Some student mothers bear the financial responsibilities of parenting with little help.
Studying has always been challenging for most university students. With the readings, tests, assignments and exams, having a baby on top of all that, means you have to work twice as hard while exposing yourself to financial responsibilities.
Wits University provides assistance for pregnant students by making deadlines and exam schedules flexible.
The university’s pregnancy policy states that: “Students should not be unduly hampered in their studies due to pregnancy and the policy seeks to address the challenges that pregnant students may experience due to pregnancy.”
Regardless of the above provisions, student mothers say they bear the financial burden of raising a child.
Third-year BA general student and mother of a three-year-old daughter, Hlengiwe Dube (21), told Wits Vuvuzela that it has not been easy parenting while studying.
Dube used to do promotions to get more money to add to her NSFAS allowance (R2000 every second month) and R420 government grant to provide for herself and the child.

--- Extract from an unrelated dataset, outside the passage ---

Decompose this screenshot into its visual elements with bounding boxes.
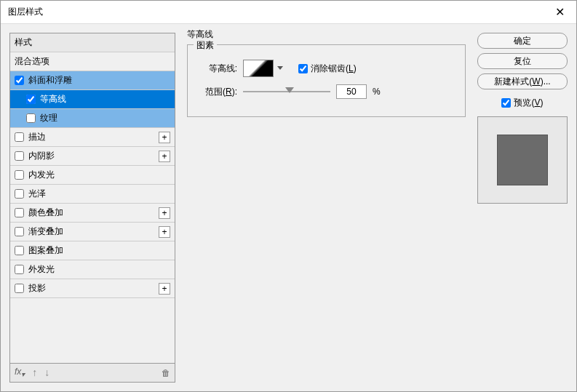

“She is now older so I don’t buy diapers or things like that. What I do is combine [my allowance] with the grant and buy [what] she needs. I make sure I have my transport money first. I don’t buy clothes every month. I save until June and buy winter clothes, then I save again for December and buy summer clothes,” said Dube.
Whenever she is on campus the child remains with her mother in Protea Glen, Soweto which relieves her of paying for day care.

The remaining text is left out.